Vivica Genaux offre à Dejanira ses aigus brillants, et nous montre ici son énorme capacité d’adaptation aux situations variées auxquelles est confrontée l’héroïne. Dans son premier air, elle est l'épouse inquiète qui craint pour le retour de la guerre de son mari (The world, when day's career is run). La chanteuse originaire d’Alaska dépeint cette peur dans des tons sombres et doux, où perce la vulnérabilité, qui culmine ensuite dans des mélismes soigneusement articulés, véritable feu d'artifice baroque. Lorsque le messager annonce alors qu'Hercule est revenu victorieux, sa joie ne connaît pas de limites. Dans le grand air Begone, my fears, fly now, away, la mezzo célèbre sa réjouissance dans des coloratures effrénées. Mais leur bonheur est de courte durée. Quand elle voit la belle Iole, elle devient jalouse. Au troisième acte, lorsqu'elle s’aperçoit de la catastrophe qu'elle a déclenchée avec la tunique de Nessus, elle sombre dans la folie (Where shall I fly). Elle se joue des redoutables difficultés musicales et incarne cette scène de manière si vivante que le public l'applaudit régulièrement avec enthousiasme.

Le soprano pur d’Anna Dennis souligne l'innocence de la jeune Iole (dont un air est toutefois coupé dans cette production). Timide à l'acte I, elle ouvre l'acte II avec un très doux How blest the maid ordained to dwell, puis un aérien Adieu to peace, adieu to love. Elle reste également fidèle au caractère doux du personnage dans la dispute avec Déjanire (le duo Joys of freedom, joys of pow'r), de sorte que malgré toutes les souffrances qu'elle subit d'Hercule, elle se sent toujours désolée pour lui et sa famille. (Banish love from thy breast).

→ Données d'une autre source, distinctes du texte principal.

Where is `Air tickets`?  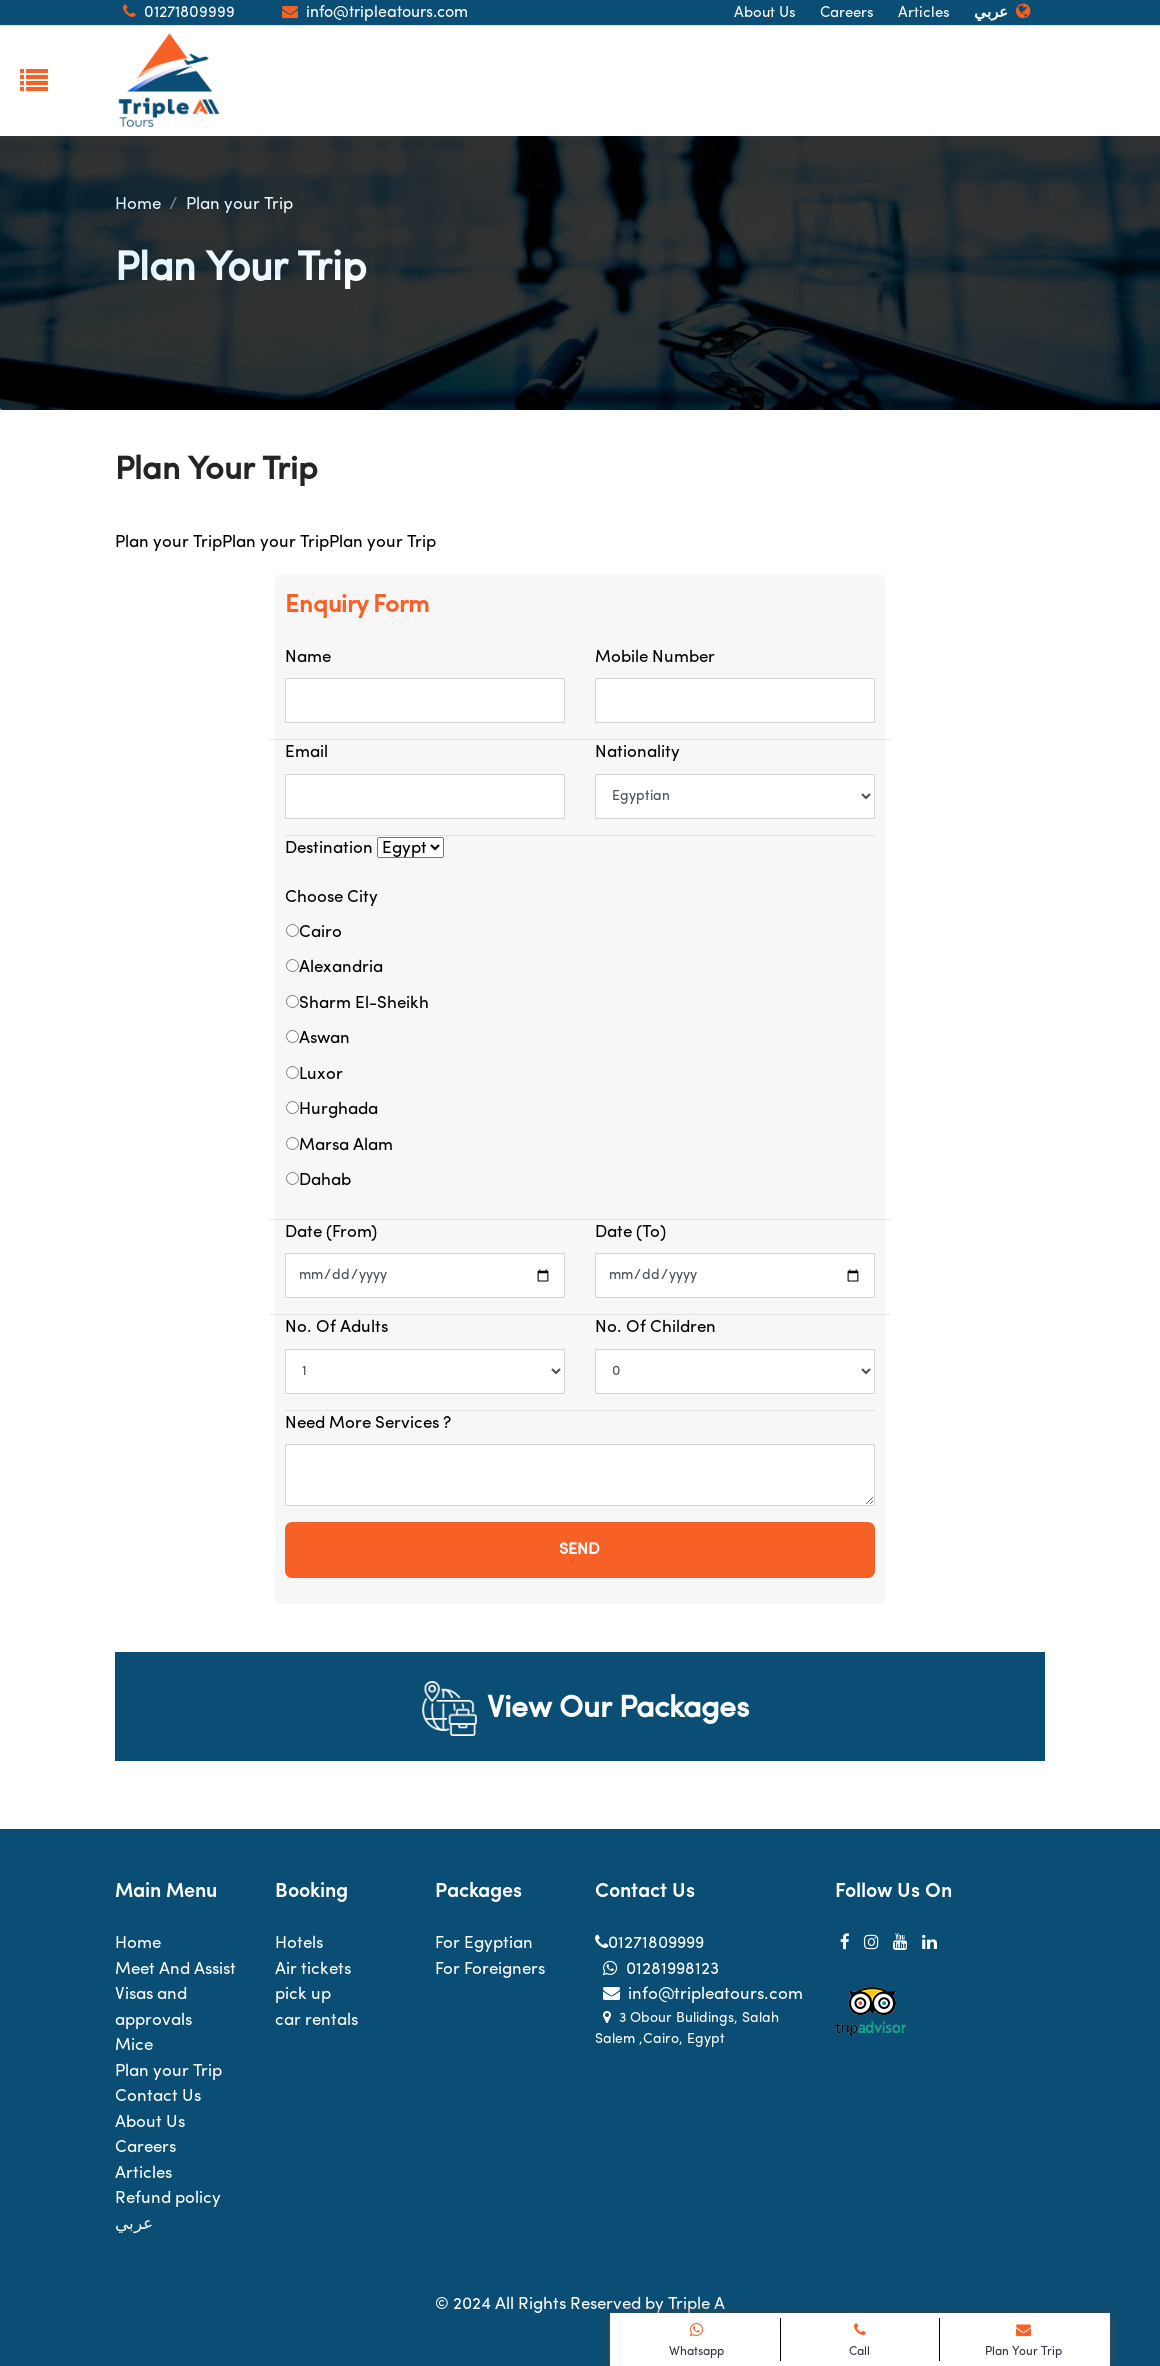 Air tickets is located at coordinates (313, 1969).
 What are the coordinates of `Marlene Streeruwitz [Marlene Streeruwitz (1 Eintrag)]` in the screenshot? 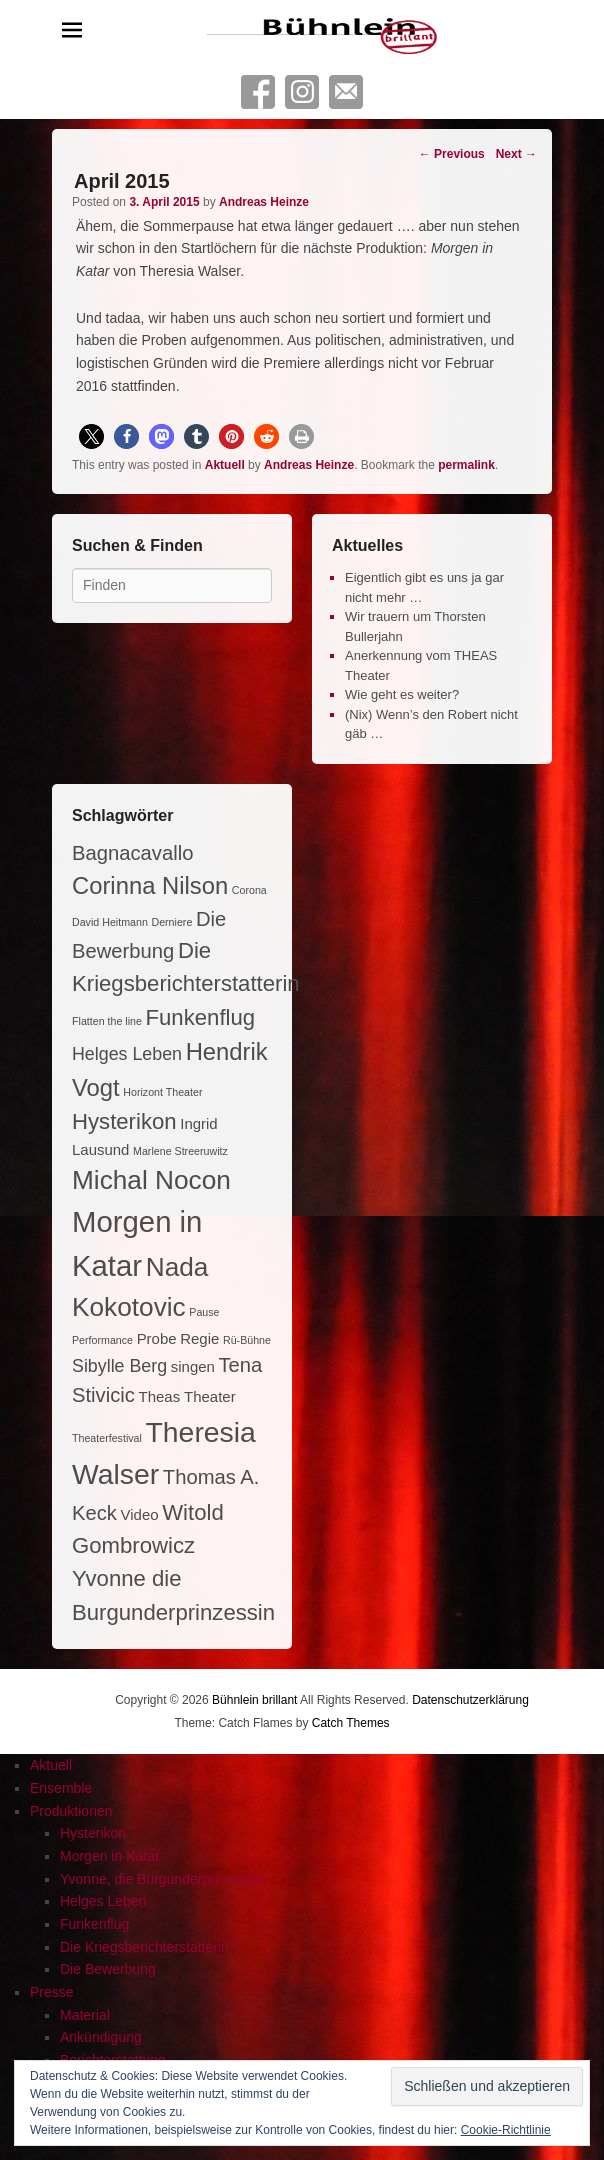 It's located at (180, 1151).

Dans le rôle de la messagère Lichas, Lena Sutor-Wernich est à l’aise dans son registre, malgré une diction anglaise perfectible.

Les solistes masculins sont également excellents. Andreas Wolf offre au rôle-titre son puissant timbre de baryton-basse, qui ne revient de la guerre qu'après les trois premiers quarts d'heure de musique avec The god of battle quitte the bloody field. Il évite délibérément les nuances différenciées et dépeint Hercule comme un dirigeant largement satisfait de lui-même, habitué à atteindre tous ses objectifs sans aucune difficulté (Alcides' name in latest story).

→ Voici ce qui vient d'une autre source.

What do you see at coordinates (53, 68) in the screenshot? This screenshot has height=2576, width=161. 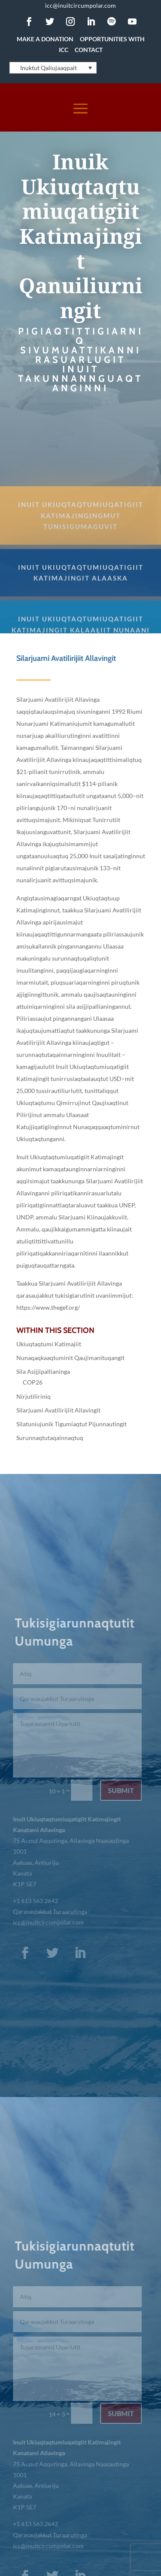 I see `[Language switcher, press tab to navigate to other languages]` at bounding box center [53, 68].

Dans le rôle d’Hyllus Nick Pritschard complète ce bel ensemble de solistes de sa voix suave de ténor, avec un impeccable accent britannique, détaillant avec précision chaque mot dans des airs comme Where congeal'd the north streams.

Comme il est de coutume pour un oratorio, le chœur est bien sûr d'une grande importance. L'ensemble vocal NDR, habituellement placé sous la direction de Klaas-Jan de Groot, témoigne d'une impressionnante homogénéité pour tantôt commenter l'action (O filial piety, O gen'rous love !) tantôt incarner la foule en liesse (Crown with festal pompe the day), récompensé par les applaudissements les plus sonores de la soirée. Un point culminant est bien sûr la célèbre pièce chorale Jealousy. Alors que George Petrou et l'Orchestre du Festival annoncent dans l'introduction du passage la infernal pest de la jalousie avec un jeu instrumental obsédant, le chœur aborde doucement et tranquillement les premiers accents, soulignant que la jalousie ne devient que peu à peu destructrice, développant son pouvoir qui conduit à la catastrophe. Le chœur le souligne ensuite dans un brillant crescendo. Ainsi, à la fin du chœur des Trachiniens (To him your grateful notes of praise belong), des applaudissements jubilatoires récompensent justement l’ensemble des interprètes.